Painting smooths rough edges of life

Omer Howard creates his impressionistic art in his West Central home studio. (Dan Pelle)
Jennifer Larue

Omer Howard has traveled on a rough road. He’s been an addict, a prison inmate, shot, homeless and is currently fighting colon cancer.

“I’m on the downside of it now,” he said.

The thing that has remained constant in his life is his desire to observe the world around him and creatively decipher his findings through words or layers of oil paint.

Howard, 62, grew up in the cotton fields of west Phoenix. When cotton picking went the way of the machine, Howard picked strawberries south of Portland. He joined the Army out of high school and said he served two years in Vietnam as a crew chief in a helicopter. Later, as a civilian, with memories of Vietnam and a wanderer’s disposition, Howard ended up here and there, traveling easily with a pencil and notebook.

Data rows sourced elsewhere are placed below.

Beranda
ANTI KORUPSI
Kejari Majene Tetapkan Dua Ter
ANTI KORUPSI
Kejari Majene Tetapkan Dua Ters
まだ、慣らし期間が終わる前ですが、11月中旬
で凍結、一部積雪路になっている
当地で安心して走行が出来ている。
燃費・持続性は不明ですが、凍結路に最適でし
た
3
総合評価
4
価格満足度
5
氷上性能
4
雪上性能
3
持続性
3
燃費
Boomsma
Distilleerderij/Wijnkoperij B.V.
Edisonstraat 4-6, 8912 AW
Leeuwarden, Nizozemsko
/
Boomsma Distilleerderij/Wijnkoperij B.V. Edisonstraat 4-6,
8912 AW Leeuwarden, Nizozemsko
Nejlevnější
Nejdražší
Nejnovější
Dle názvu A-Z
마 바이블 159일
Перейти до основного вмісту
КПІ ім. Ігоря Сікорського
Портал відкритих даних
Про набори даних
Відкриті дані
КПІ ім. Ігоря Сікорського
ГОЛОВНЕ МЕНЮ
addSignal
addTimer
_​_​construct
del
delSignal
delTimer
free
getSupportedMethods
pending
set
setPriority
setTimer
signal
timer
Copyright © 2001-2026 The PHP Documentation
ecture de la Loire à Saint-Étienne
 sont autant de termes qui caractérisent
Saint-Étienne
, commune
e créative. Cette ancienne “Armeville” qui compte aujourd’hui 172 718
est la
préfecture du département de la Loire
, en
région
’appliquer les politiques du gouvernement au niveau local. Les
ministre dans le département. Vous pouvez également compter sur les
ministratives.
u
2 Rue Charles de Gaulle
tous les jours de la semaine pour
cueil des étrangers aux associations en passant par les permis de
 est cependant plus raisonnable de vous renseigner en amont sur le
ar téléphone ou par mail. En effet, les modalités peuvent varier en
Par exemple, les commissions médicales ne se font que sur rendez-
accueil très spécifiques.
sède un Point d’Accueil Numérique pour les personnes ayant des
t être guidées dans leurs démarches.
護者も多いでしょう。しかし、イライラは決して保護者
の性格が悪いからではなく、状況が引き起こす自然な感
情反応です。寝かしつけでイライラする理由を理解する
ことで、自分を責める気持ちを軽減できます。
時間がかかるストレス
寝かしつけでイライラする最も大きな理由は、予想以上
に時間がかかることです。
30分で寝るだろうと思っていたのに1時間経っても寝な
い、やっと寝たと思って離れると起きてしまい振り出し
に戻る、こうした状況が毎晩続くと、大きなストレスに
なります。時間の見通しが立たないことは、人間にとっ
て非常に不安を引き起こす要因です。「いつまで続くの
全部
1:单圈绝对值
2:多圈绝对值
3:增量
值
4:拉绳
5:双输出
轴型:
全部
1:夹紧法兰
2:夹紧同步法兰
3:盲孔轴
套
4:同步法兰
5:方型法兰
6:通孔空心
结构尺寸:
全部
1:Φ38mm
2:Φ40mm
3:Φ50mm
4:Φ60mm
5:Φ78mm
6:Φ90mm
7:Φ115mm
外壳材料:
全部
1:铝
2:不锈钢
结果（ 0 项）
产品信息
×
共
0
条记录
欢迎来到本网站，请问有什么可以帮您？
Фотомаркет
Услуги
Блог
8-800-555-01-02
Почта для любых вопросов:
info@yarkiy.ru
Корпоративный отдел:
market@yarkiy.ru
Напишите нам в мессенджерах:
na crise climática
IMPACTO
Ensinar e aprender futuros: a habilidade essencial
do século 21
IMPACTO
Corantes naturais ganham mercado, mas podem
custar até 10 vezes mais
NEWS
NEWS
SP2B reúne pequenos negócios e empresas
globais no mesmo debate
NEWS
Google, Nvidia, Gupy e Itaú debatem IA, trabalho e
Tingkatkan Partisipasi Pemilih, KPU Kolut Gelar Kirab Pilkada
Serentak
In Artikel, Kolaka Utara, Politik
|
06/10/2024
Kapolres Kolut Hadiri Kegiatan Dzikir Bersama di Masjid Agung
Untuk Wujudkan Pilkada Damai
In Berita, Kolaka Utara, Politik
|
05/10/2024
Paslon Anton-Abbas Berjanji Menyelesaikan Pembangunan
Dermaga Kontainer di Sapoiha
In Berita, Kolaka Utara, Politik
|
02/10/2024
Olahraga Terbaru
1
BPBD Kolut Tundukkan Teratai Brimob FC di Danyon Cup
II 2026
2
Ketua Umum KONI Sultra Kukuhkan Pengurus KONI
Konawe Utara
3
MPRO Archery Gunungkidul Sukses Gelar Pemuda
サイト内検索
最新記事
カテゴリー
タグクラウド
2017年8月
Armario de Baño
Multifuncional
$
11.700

Times were certainly hard. He wrote his first unpublished novel, “An Obscene Senseless Adventure,” and, in prison on a drug conviction in California, he began his second, “Observations in Futility,” about a character living in a derelict hotel while trying to stay sober, earning extra cash at the blood bank and writing a novel.

While reading his work, one might wonder if he’s a madman or a keen observer of the ways of the world.

Howard ended up in Spokane after being accidently shot in a gravel yard in Arizona in 1981. He was granted some money for his suffering and selected Spokane in which to settle after “bumming around here in the ’70s.” He purchased a house on West Broadway Avenue where he has a top floor studio to write and paint in.

He began painting about 25 years ago. Without formal education, he is free to let his imagination lead. He has shown his work at coffee houses but has been turned down by area galleries.

Recently, his large impressionistic paintings were accepted at Area 58, 3036 N. Monroe St. Co-owner Dennis Held explained, “His work is alive and full of passion with a mix of joy and foreboding beauty. It’s powerful and intuitive and is not weighed down by preconceptions of what his work should or shouldn’t be. It’s a true representation of freedom.”

The potholes of Howard’s rough road have been filled with years of creative endeavors. Whether or not more than a handful of others will be privy to them is another story entirely. “One day, I would like to have actually accomplished something,” he said, “One day maybe.”